A. Fine hand tremors
B. Slurred speech and ataxia
C. Seizures
,D. Polyuria and mild thirst
Correct Answer: B
Rationale: Slurred speech and muscle weakness or ataxia are early signs of lithium
toxicity, typically occurring at levels between 1.5 to 2.0 mEq/L. Fine hand tremors and
polyuria are common expected side effects at therapeutic levels, not indicators of toxicity.
Severe toxicity (above 2.5 mEq/L) can lead to seizures, coma, and death.
3. A nurse is conducting a health history for a client who has anorexia nervosa. Which of the
following clinical findings should the nurse expect?
A. Tachycardia
B. Hyperkalemia
C. Hypertension
D. Amenorrhea
Correct Answer: D
Rationale: Amenorrhea, or the absence of menstruation, is a classic physiological symptom
of anorexia nervosa due to low body weight and hormonal imbalances. Clients typically
exhibit bradycardia and hypotension rather than tachycardia or hypertension.
Hypokalemia is more common than hyperkalemia due to purging behaviors or
malnutrition.
,4. A nurse is caring for a client who was voluntarily admitted to the psychiatric unit. The client
states, ‘I want to leave right now.’ Which of the following responses should the nurse
provide?
A. I will notify the provider of your request to leave against medical advice.
B. You cannot leave until the doctor signs your discharge papers.

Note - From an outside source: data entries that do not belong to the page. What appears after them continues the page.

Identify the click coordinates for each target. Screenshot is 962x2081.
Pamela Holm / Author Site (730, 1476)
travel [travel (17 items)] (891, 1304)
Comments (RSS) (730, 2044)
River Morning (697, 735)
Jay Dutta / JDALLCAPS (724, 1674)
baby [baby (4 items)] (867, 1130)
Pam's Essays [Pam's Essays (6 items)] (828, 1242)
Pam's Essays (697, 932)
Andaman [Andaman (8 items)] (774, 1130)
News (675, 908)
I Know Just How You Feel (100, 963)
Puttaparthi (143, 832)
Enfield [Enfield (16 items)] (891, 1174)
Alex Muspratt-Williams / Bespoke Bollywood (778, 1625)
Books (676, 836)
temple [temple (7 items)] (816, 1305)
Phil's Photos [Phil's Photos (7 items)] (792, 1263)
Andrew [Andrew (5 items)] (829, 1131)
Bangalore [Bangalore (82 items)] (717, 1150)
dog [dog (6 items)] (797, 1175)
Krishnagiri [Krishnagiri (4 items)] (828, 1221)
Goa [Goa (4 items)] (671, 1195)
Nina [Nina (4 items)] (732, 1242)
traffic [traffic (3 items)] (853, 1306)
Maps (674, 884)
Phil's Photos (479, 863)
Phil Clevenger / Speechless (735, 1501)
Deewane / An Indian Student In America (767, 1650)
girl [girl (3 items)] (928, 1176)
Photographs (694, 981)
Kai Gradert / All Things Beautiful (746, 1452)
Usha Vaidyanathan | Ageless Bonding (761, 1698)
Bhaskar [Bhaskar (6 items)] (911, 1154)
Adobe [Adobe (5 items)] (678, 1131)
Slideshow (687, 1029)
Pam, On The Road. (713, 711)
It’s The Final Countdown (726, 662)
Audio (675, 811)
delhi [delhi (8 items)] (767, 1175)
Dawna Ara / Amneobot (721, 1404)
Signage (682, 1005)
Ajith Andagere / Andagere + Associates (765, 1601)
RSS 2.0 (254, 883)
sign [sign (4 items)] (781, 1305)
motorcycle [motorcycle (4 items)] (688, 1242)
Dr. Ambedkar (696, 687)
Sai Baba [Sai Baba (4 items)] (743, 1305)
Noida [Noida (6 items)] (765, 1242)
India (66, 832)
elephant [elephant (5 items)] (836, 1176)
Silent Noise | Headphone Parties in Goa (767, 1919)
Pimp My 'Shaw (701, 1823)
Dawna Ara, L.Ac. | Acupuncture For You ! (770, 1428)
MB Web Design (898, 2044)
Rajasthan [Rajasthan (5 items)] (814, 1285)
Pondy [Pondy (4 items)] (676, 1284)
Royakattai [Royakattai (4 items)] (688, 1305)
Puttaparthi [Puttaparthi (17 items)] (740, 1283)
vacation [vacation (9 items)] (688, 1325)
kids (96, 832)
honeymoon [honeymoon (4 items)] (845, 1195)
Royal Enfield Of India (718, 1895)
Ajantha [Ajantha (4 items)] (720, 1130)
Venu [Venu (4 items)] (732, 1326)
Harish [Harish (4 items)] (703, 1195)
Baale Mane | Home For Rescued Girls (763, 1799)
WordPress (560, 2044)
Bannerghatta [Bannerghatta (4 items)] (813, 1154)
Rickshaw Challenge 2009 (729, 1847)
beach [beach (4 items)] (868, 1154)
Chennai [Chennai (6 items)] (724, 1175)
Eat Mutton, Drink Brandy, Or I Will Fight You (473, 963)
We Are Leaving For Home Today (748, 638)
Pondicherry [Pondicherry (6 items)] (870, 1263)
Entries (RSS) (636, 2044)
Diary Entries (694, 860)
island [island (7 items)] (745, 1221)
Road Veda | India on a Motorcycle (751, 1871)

C. You signed yourself in, so you can leave whenever you want.
D. We will need to put you on an involuntary hold if you try to leave.
Correct Answer: A
Rationale: Voluntary clients have the right to request discharge, but they must follow the
facility’s legal protocol, which often involves a formal written request and evaluation. If the
client is not a danger to self or others, they can leave against medical advice (AMA). The
nurse must involve the provider to determine if the client meets criteria for involuntary
commitment before allowing them to leave.

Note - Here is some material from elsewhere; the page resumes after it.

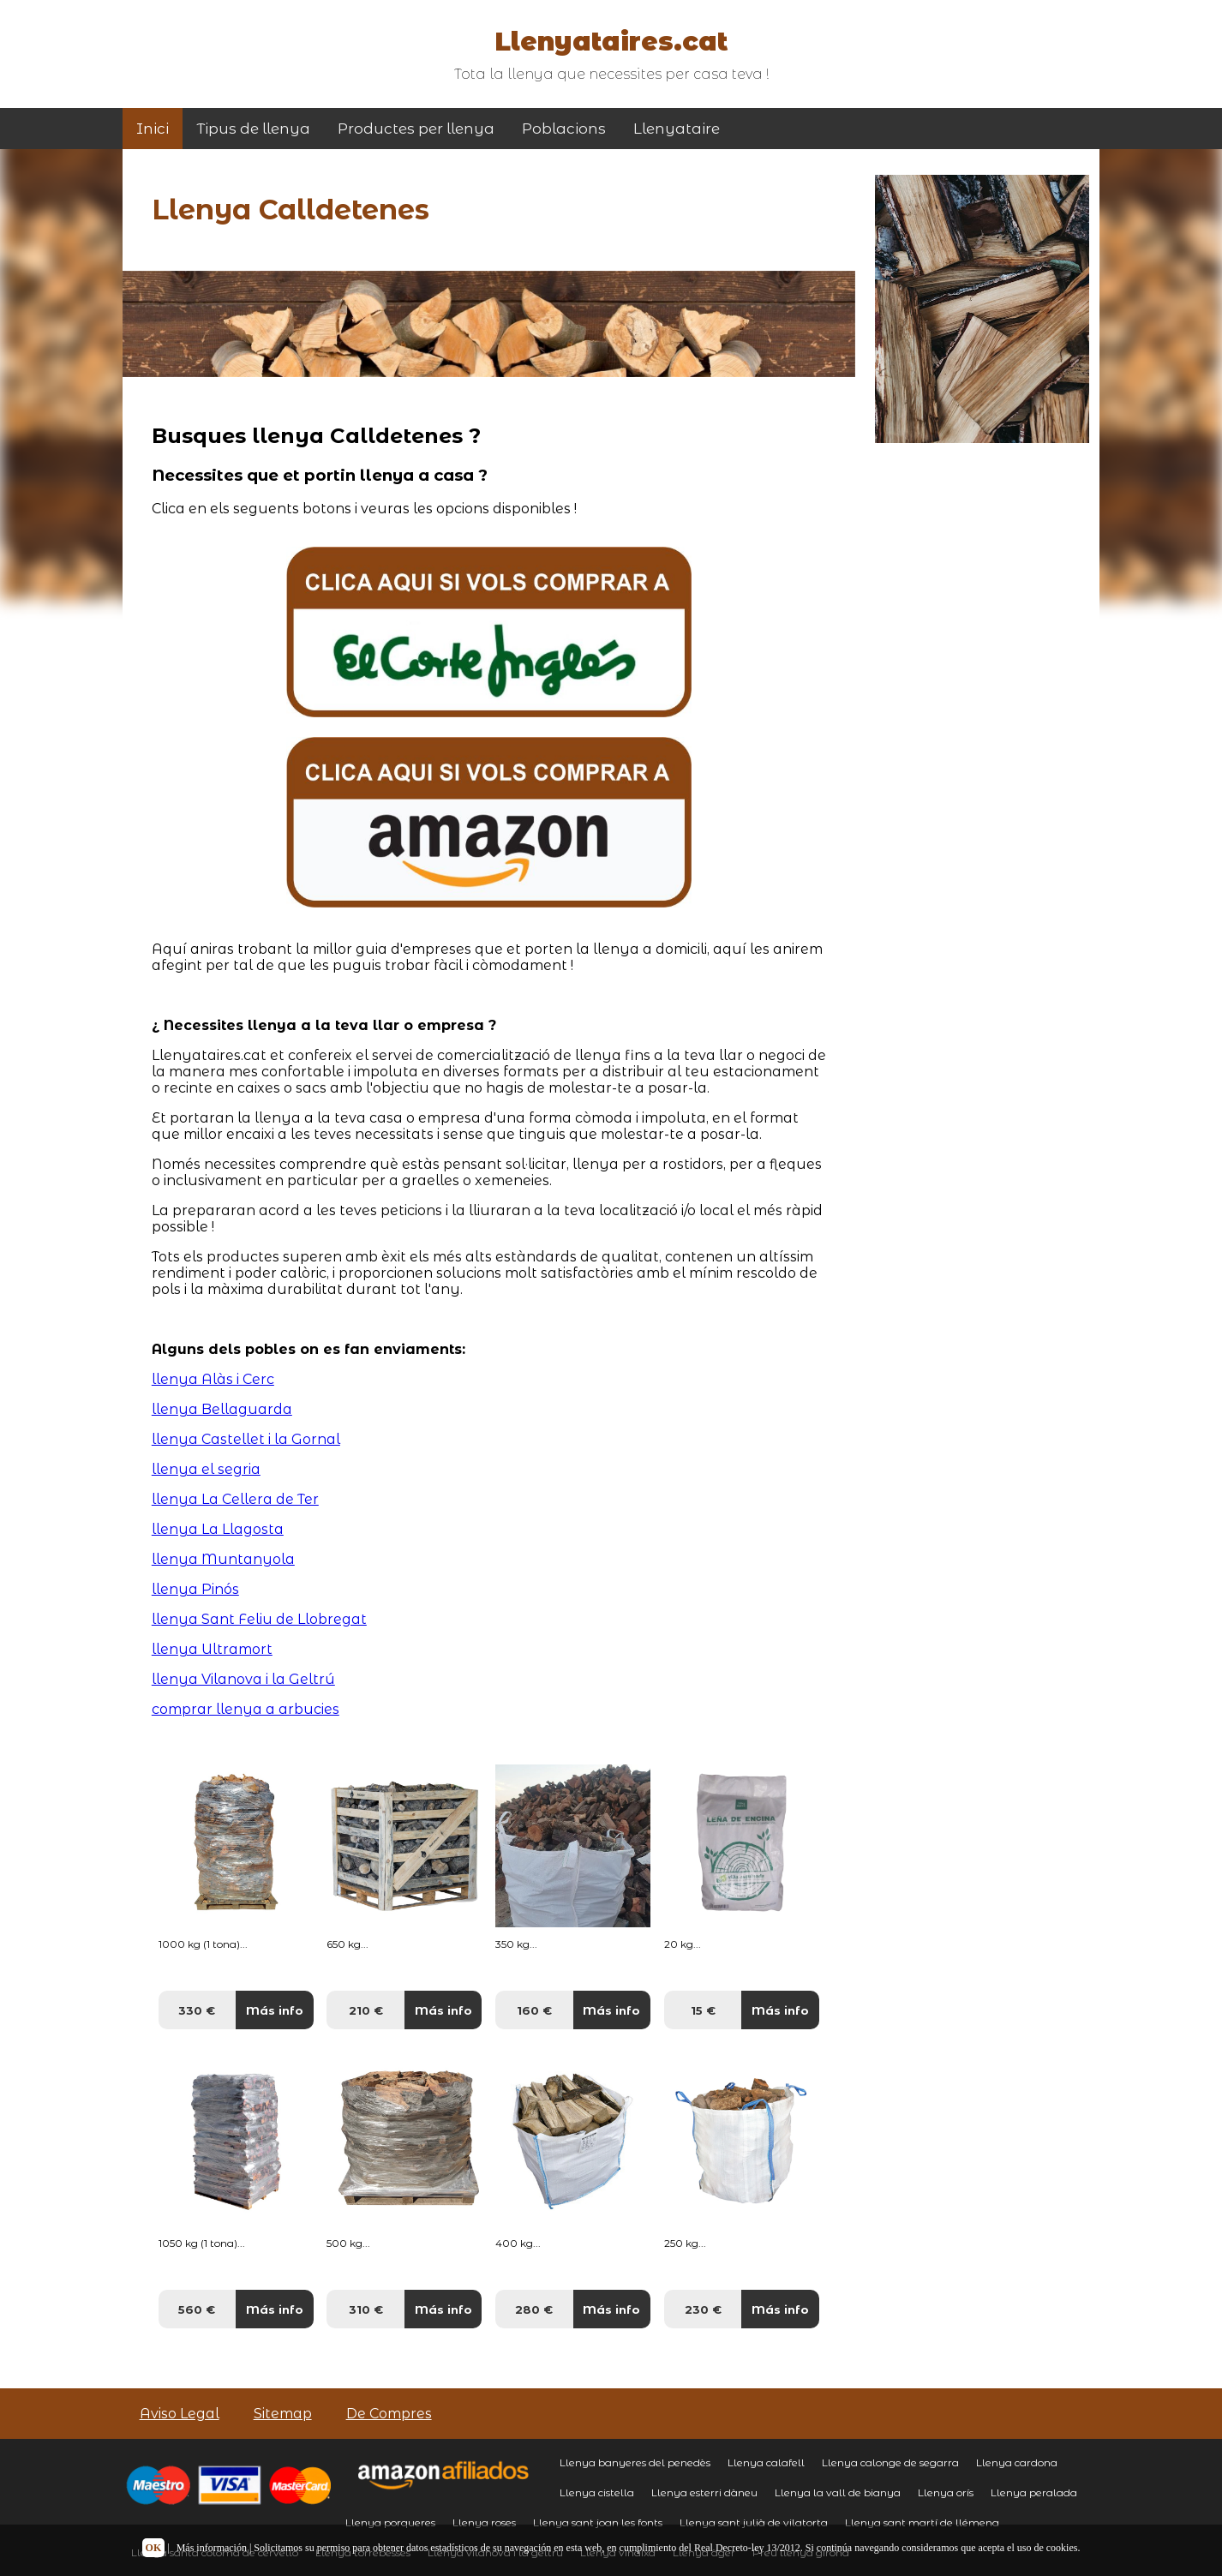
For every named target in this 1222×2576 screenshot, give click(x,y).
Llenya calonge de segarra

5. A nurse is assessing a client who has schizophrenia and is taking haloperidol. The nurse
notes the client has a high fever, muscle rigidity, and tachycardia. Which of the following
conditions should the nurse suspect?
A. Agranulocytosis
B. Tardive dyskinesia
C. Neuroleptic malignant syndrome (NMS)
D. Acute dystonia
, Correct Answer: C
Rationale: Neuroleptic malignant syndrome (NMS) is a life-threatening complication of
antipsychotic medications characterized by high fever, lead-pipe muscle rigidity, and
autonomic instability like tachycardia. Agranulocytosis involves low white blood cell
counts, while tardive dyskinesia involves involuntary movements of the tongue and face.
Acute dystonia involves sudden muscle spasms and is not typically associated with high
fever.
6. A nurse is teaching a client who has a new prescription for clozapine. Which of the
following laboratory tests should the nurse emphasize the need for regular monitoring?
A. Liver function tests
B. Serum creatinine
C. Thyroid stimulating hormone (TSH)
D. White blood cell (WBC) count
Correct Answer: D
Rationale: Clozapine carries a high risk for agranulocytosis, a severe reduction in white
blood cell count. Therefore, the client must undergo weekly WBC monitoring for the first
six months of treatment. Failure to monitor WBC count can lead to life-threatening
infections and is a strict requirement for prescribing the drug.